Every entry in the data that follows should come back exactly, pictures aside.

===== RECORDS TO PROCESS =====

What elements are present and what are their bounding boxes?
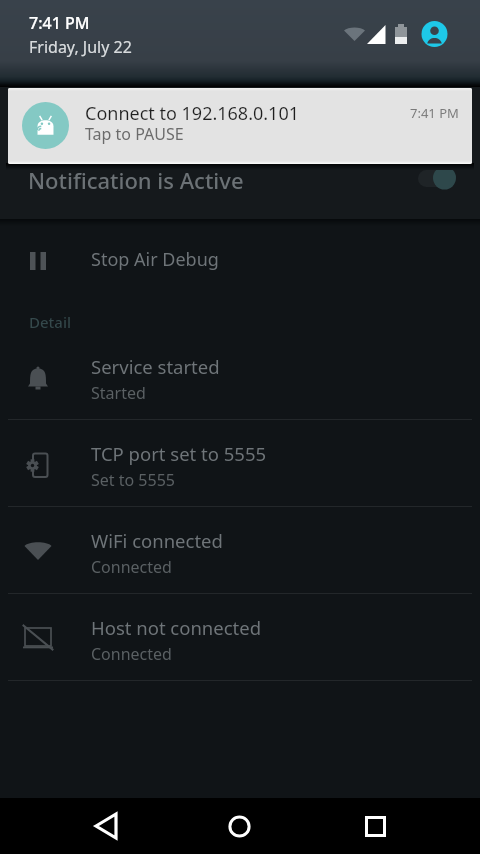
- staticText: Set to 5555: [91, 469, 175, 491]
- button[interactable]: Home: [210, 798, 270, 854]
- staticText: Connected: [91, 643, 172, 665]
- button[interactable]: Service started: [0, 333, 480, 419]
- button[interactable]: Notification toggle: [408, 148, 472, 192]
- button[interactable]: Host not connected: [0, 594, 480, 680]
- staticText: Connect to 192.168.0.101: [85, 101, 299, 126]
- button[interactable]: Stop Air Debug: [0, 226, 480, 288]
- staticText: Host not connected: [91, 615, 262, 640]
- staticText: Friday, July 22: [29, 36, 132, 58]
- staticText: Stop Air Debug: [91, 247, 219, 272]
- button[interactable]: Recent apps: [345, 798, 405, 854]
- staticText: Notification is Active: [28, 165, 244, 195]
- staticText: Started: [91, 382, 146, 404]
- staticText: Service started: [91, 354, 220, 379]
- button[interactable]: Connect to 192.168.0.101: [8, 88, 472, 164]
- staticText: WiFi connected: [91, 528, 223, 553]
- staticText: Detail: [29, 312, 72, 332]
- staticText: TCP port set to 5555: [91, 441, 267, 466]
- button[interactable]: Back: [78, 798, 138, 854]
- button[interactable]: TCP port set to 5555: [0, 420, 480, 506]
- staticText: 7:41 PM: [29, 12, 90, 34]
- button[interactable]: WiFi connected: [0, 507, 480, 593]
- staticText: Connected: [91, 556, 172, 578]
- staticText: 7:41 PM: [410, 104, 459, 122]
- staticText: Tap to PAUSE: [85, 123, 184, 145]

=====

◆ **REPLY TO THE TASK**:
What elements are present and what are their bounding boxes?
- staticText: Set to 5555: [91, 469, 175, 491]
- button[interactable]: Home: [210, 798, 270, 854]
- staticText: Connected: [91, 643, 172, 665]
- button[interactable]: Service started: [0, 333, 480, 419]
- button[interactable]: Notification toggle: [408, 148, 472, 192]
- button[interactable]: Host not connected: [0, 594, 480, 680]
- staticText: Connect to 192.168.0.101: [85, 101, 299, 126]
- button[interactable]: Stop Air Debug: [0, 226, 480, 288]
- staticText: Host not connected: [91, 615, 262, 640]
- staticText: Friday, July 22: [29, 36, 132, 58]
- staticText: Stop Air Debug: [91, 247, 219, 272]
- button[interactable]: Recent apps: [345, 798, 405, 854]
- staticText: Notification is Active: [28, 165, 244, 195]
- staticText: Started: [91, 382, 146, 404]
- staticText: Service started: [91, 354, 220, 379]
- button[interactable]: Connect to 192.168.0.101: [8, 88, 472, 164]
- staticText: WiFi connected: [91, 528, 223, 553]
- staticText: Detail: [29, 312, 72, 332]
- staticText: TCP port set to 5555: [91, 441, 267, 466]
- button[interactable]: Back: [78, 798, 138, 854]
- button[interactable]: TCP port set to 5555: [0, 420, 480, 506]
- staticText: 7:41 PM: [29, 12, 90, 34]
- button[interactable]: WiFi connected: [0, 507, 480, 593]
- staticText: Connected: [91, 556, 172, 578]
- staticText: 7:41 PM: [410, 104, 459, 122]
- staticText: Tap to PAUSE: [85, 123, 184, 145]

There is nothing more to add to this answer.